FOREWARNED. Rico was apparently forewarned and knew the people who were after him. In at least two broadcast clips Explainer listened to Friday, January 21, he talked about the threat, saying his enemies "can penetrate us here." But if they, in his words, "surveillance us, we also surveillance them." He said he is not rich (financially) but "I am rich in connections."

He also read a letter from the Carpio Duterte law firm in Cebu informing the Bureau of Customs that a person was posing to BOC officials as a close friend/associate of Davao City Mayor Sara Duterte-Carpio, suggesting that the person had something to do with the smuggling.

Rico told Explainer he mentioned only the first name of the person but apparently that was enough identification.

Rico said on the air that he would not be stopped and if anything happened to him, his killers are "on the record."

Well, the bullets stopped him, at least for now, and whatever was "on the record" wasn't enough for the police to make any arrest.

NO SUSPECT, NO PERSON OF INTEREST. Even assuming Rico's expose of the smuggling case provided motive for the shooting, police have yet to find evidence that would (a) identify the gunmen and (b) link them to the alleged smugglers.

No evidence yet against that riding-in-tandem killers.
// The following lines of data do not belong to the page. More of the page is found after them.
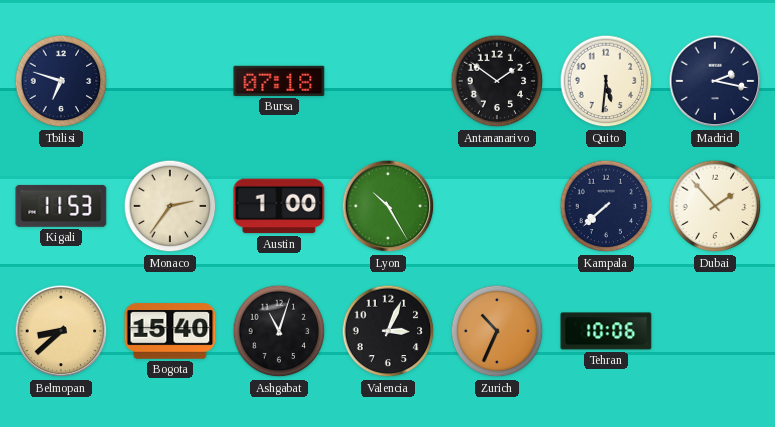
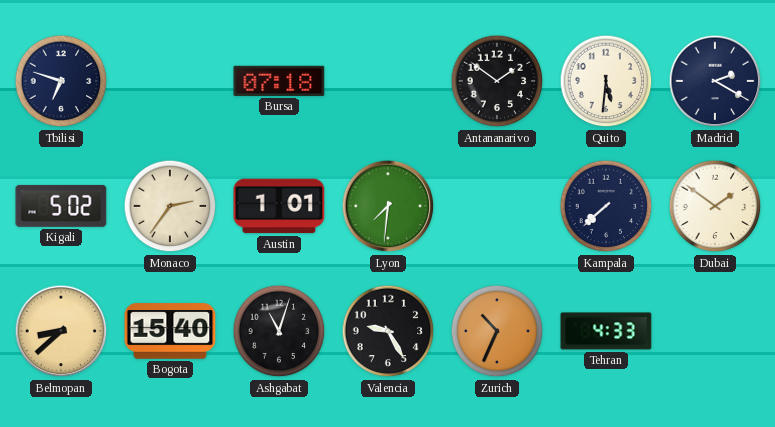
Madrid: 2:17 -> 2:20
Kigali: 11:53 -> 5:02
Austin: 1:00 -> 1:01
Lyon: 10:25 -> 7:31
Dubai: 1:53 -> 1:51
Valencia: 3:04 -> 9:25
Tehran: 10:06 -> 4:33
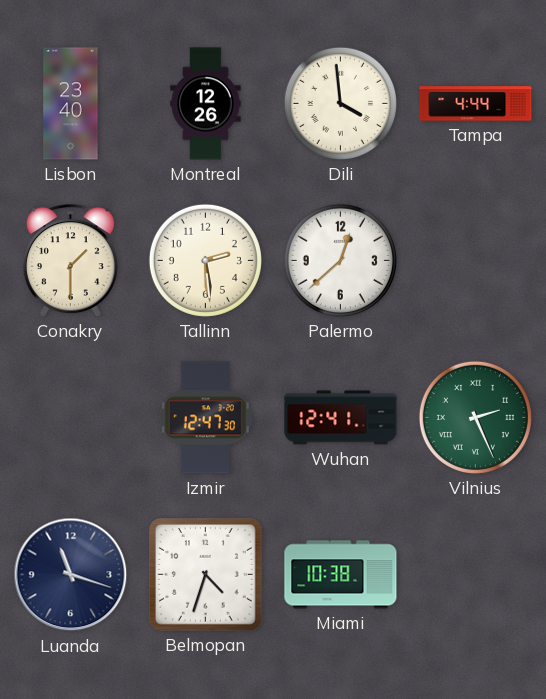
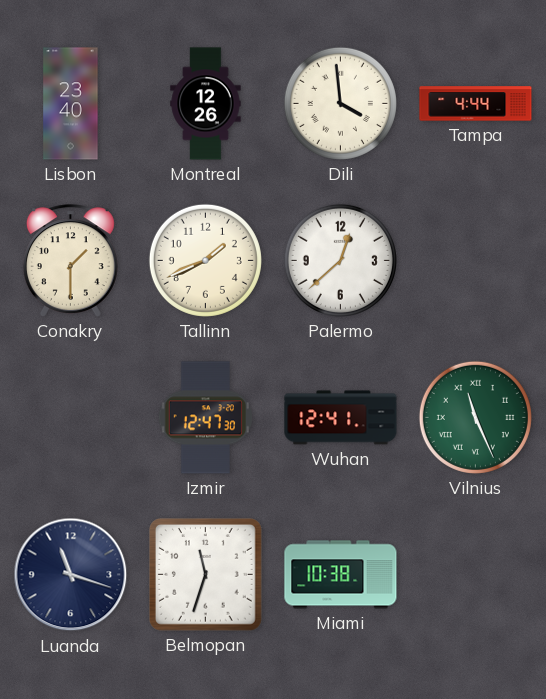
Tallinn: 2:29 -> 1:41
Vilnius: 2:26 -> 11:26
Belmopan: 4:33 -> 11:33
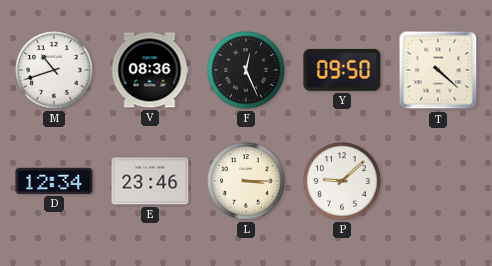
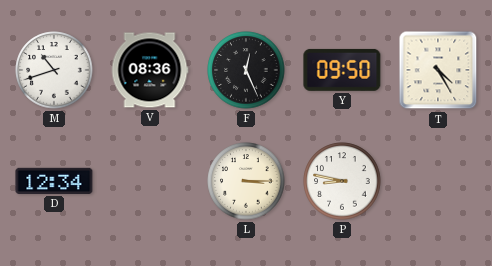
T: 4:22 -> 4:25
E: 23:46 -> none
P: 9:08 -> 8:47
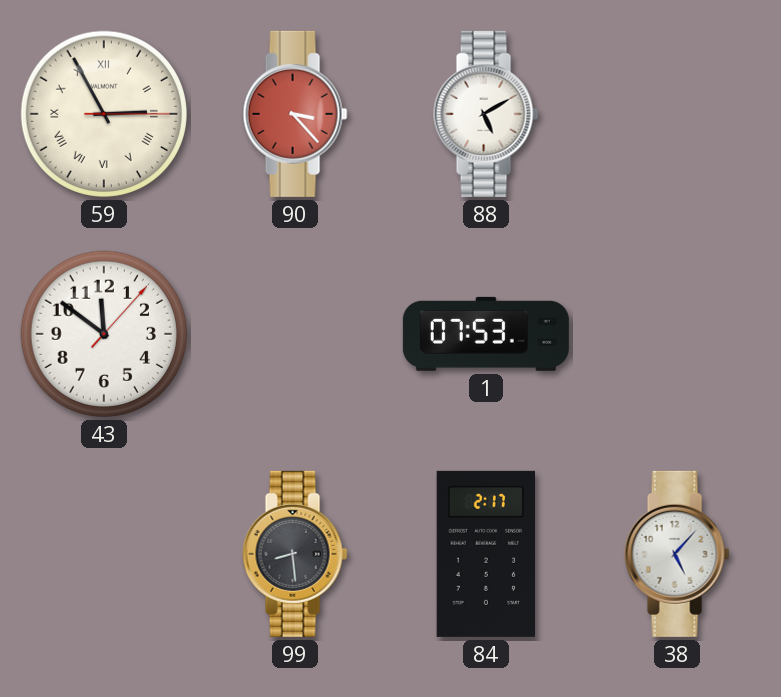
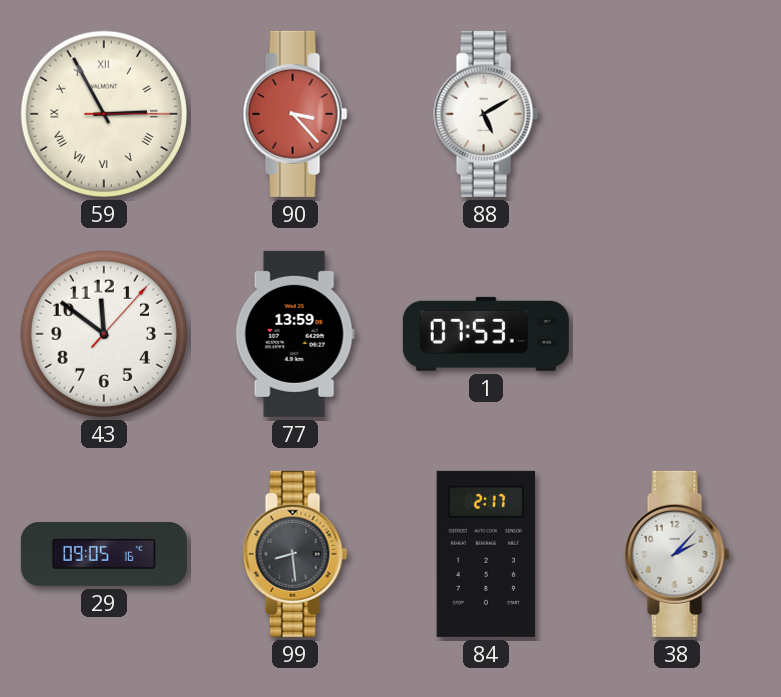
77: none -> 13:59
29: none -> 09:05
38: 5:07 -> 2:07
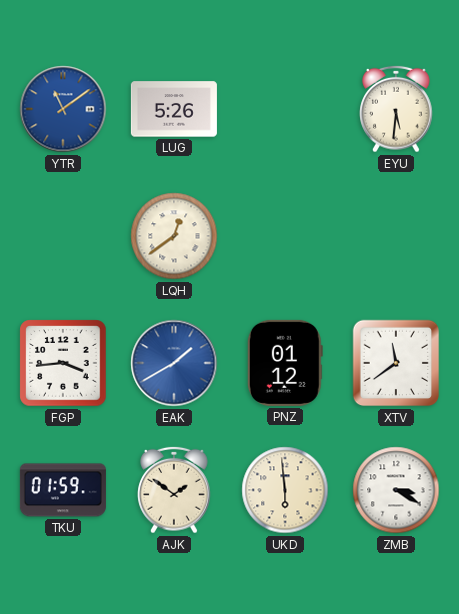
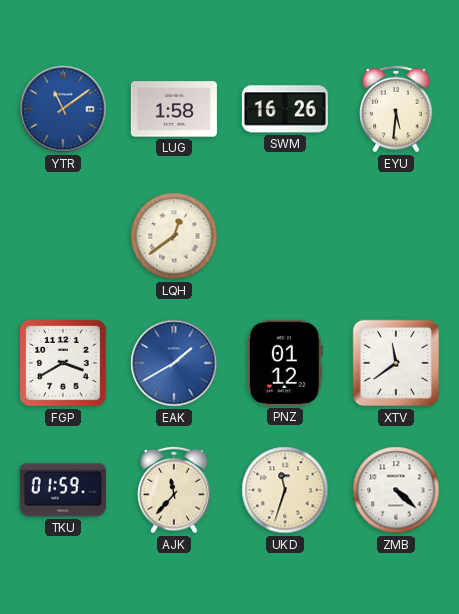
LUG: 5:26 -> 1:58
SWM: none -> 16:26
FGP: 3:44 -> 3:40
AJK: 1:51 -> 11:37
UKD: 5:59 -> 11:33
ZMB: 3:20 -> 4:22
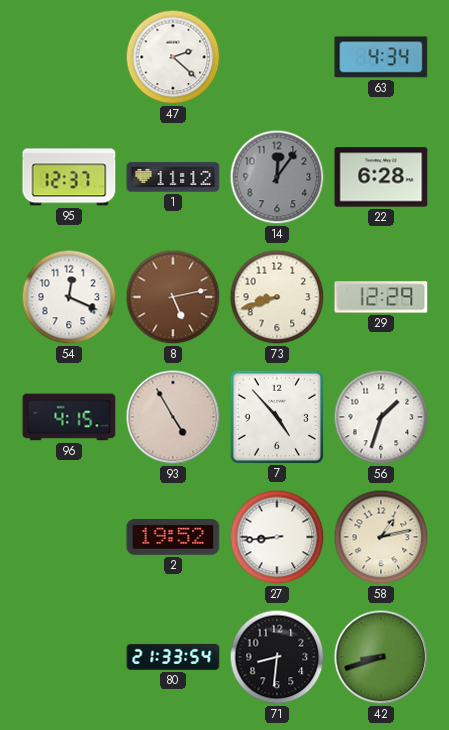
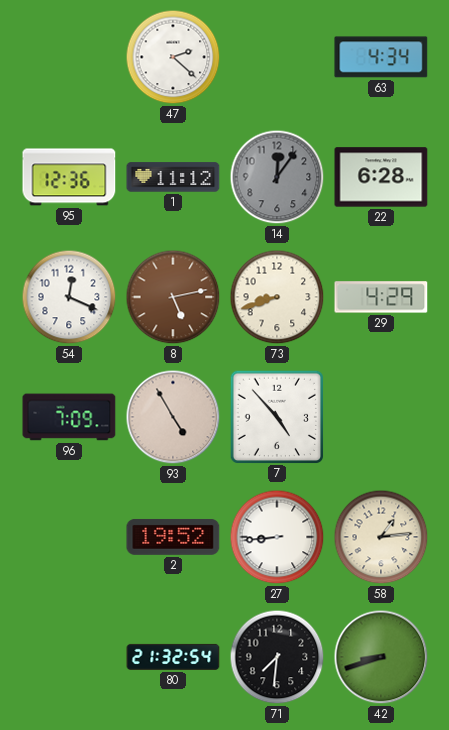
95: 12:37 -> 12:36
29: 12:29 -> 4:29
96: 4:15 -> 7:09
56: 1:33 -> none
58: 1:13 -> 1:14
80: 21:33 -> 21:32
71: 8:31 -> 7:31
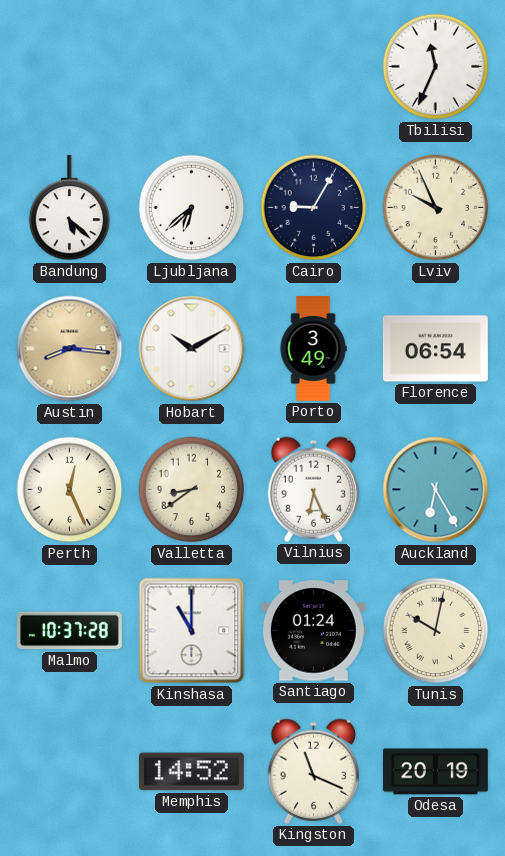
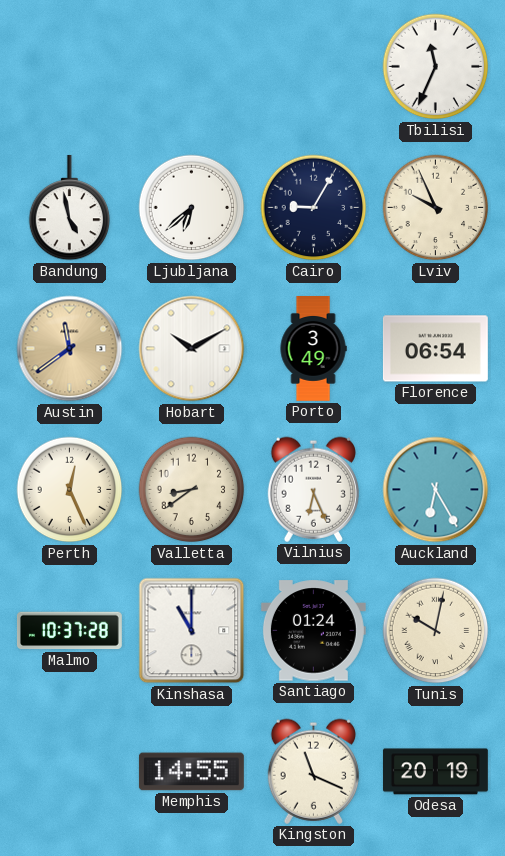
Bandung: 5:22 -> 4:58
Austin: 8:16 -> 11:39
Memphis: 14:52 -> 14:55
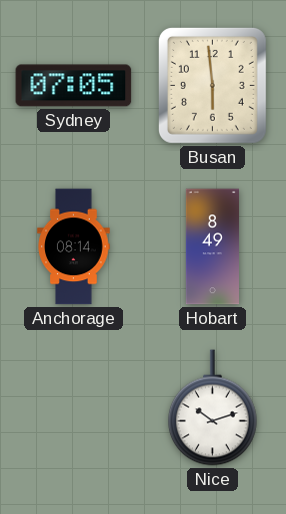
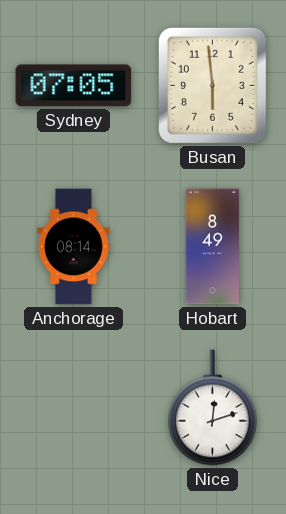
Nice: 10:12 -> 12:12
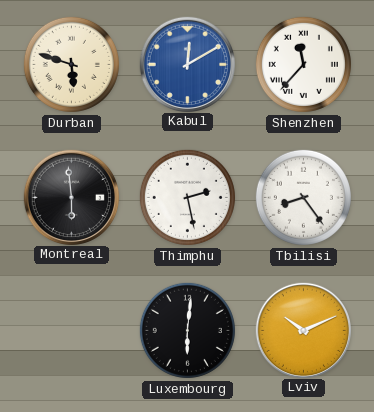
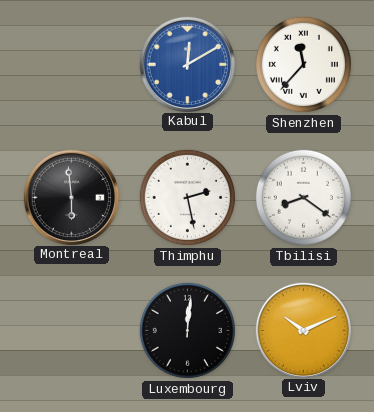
Durban: 5:48 -> none
Tbilisi: 8:24 -> 8:21
Luxembourg: 6:01 -> 12:01
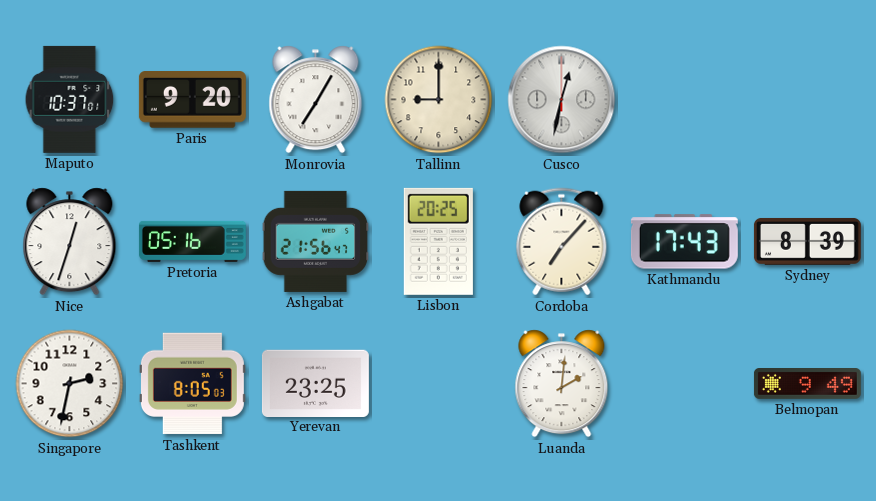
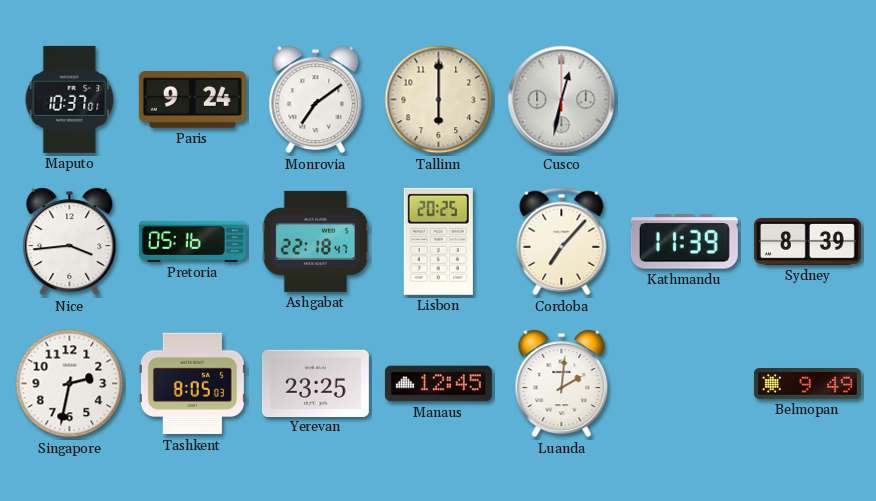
Paris: 9:20 -> 9:24
Monrovia: 7:05 -> 7:09
Tallinn: 9:00 -> 6:00
Nice: 12:33 -> 3:44
Ashgabat: 21:56 -> 22:18
Kathmandu: 17:43 -> 11:39
Manaus: none -> 12:45
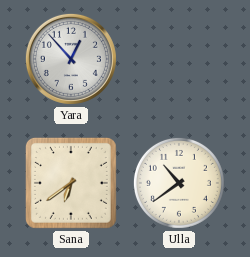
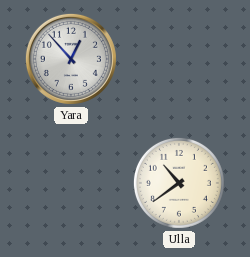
Sana: 6:39 -> none
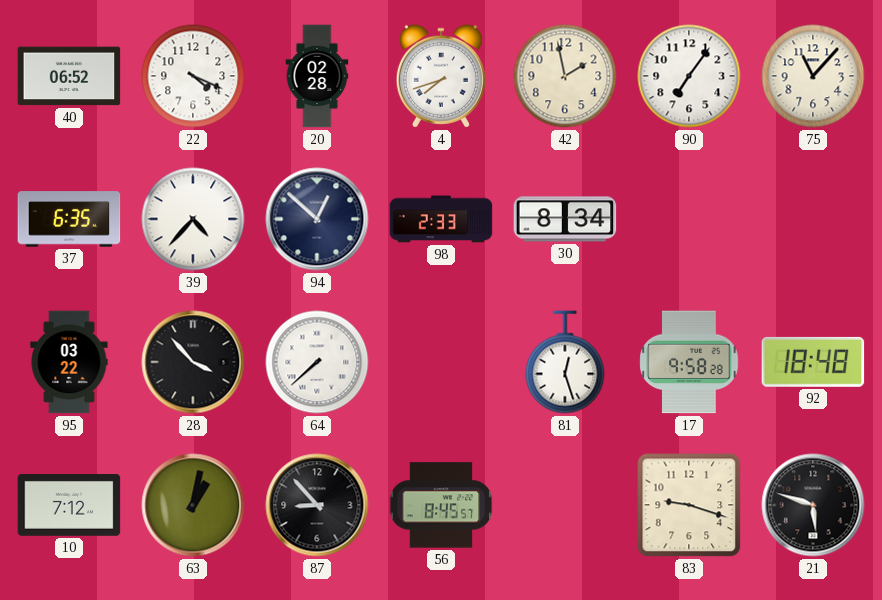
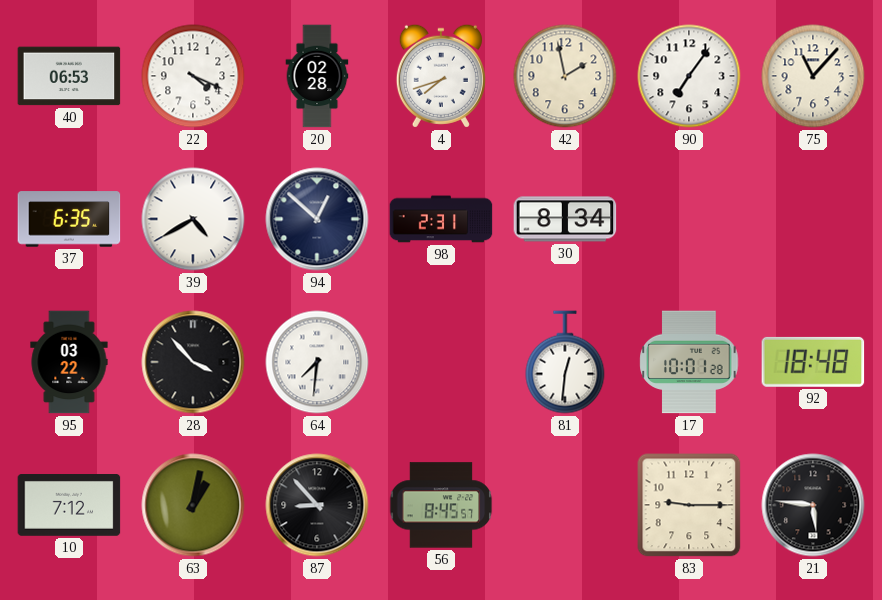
40: 06:52 -> 06:53
39: 4:37 -> 4:40
98: 2:33 -> 2:31
64: 7:38 -> 7:31
81: 12:27 -> 12:31
17: 9:58 -> 10:01
83: 9:18 -> 9:15
21: 5:48 -> 5:46
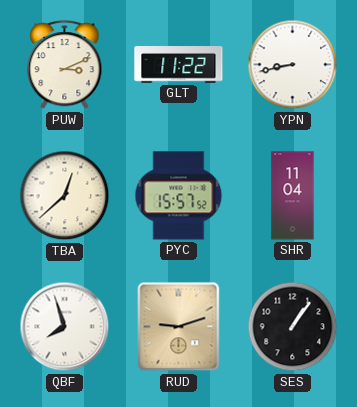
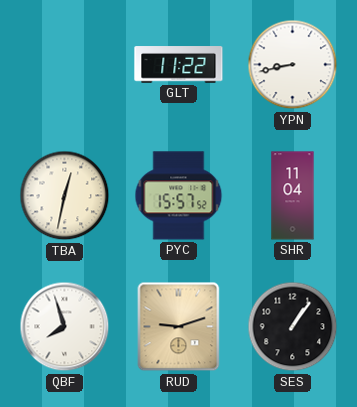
PUW: 3:11 -> none
TBA: 12:38 -> 12:32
Closed-circuit TV cameras or eyewitnesses have yet to lead police to any of the two suspected killers and, after that, the masterminds. At least, not to the knowledge of the public. No police announcement of any breakthrough in the investigation, despite the disclosed prodding of the Presidential Task Force on Media Security (PTFoMS).

Not a suspect, not even a person of interest.

Bigger, more immediate tasks given the police in coping with the pandemic may partly explain the slowdown on the investigation. Police are stumped and they'd rather spend time checking on persons who are out of their residences, defying Cebu City's stay-at-home order, which now carries the threat of arrest and prosecution, and endangering public safety.

In his broadcast last December 14, Rico joked about Odette being the name of a movie porn star. He said he might have a live broadcast from a lunch meeting on the 16th. He did not have that meeting or broadcast. He was dead to the world, not because of Odette but because of the two bullets and the surgeries required to save his life.